In Kane, the district court’s order did “not purport to suppress or exclude evidence. Rather it merely requires the disclosure of certain information.” Id. at 5. Here the situation is similar to that in Kane. The district court ordered compliance with a magistrate’s discovery order. There is no indication it, in the normal course, had any intention of suppressing or excluding evidence. In order “to obtain immediate review of that Order, Government counsel informed the court that the Government would not comply with the order and invited the imposition of sanctions. Majority opinion, p. 583. This procedure contravenes 18 U.S.C. § 1371. As the court in United States v. Stipe, 653 F.2d 446, 447 (10th Cir.1981), observed when it found that a similar stratagem deprived it of jurisdiction, “the government sought to have what might be called a dry run prior to trial, together with appeal of rulings which it considered to be unfavorable with respect to the order of proof in a conspiracy case and the meaning of ‘independent evidence,’ together with admissibility of post conspiracy statements of [a] defendant ...” Here, the Government’s “dry run” was related to the co-conspirator statements.

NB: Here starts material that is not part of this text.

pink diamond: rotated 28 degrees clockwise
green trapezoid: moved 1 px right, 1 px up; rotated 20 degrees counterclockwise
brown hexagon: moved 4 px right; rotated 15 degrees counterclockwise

The proper course here would have been for the Government, in due course, to have refused to disclose and have appealed after dismissal of the indictment by the district court. See United States v. Jackson, 508 F.2d 1001, 1005 (7th Cir.1975). The Government was apparently unwilling to pursue such a course, though other parties, in general, have no other course if they wish to appeal in the middle of a case. Given the limitations on our jurisdiction, I believe we should not countenance the Government’s attempt to make an end run around orderly procedures of appeal and I would have found we were without jurisdiction to hear the appeal.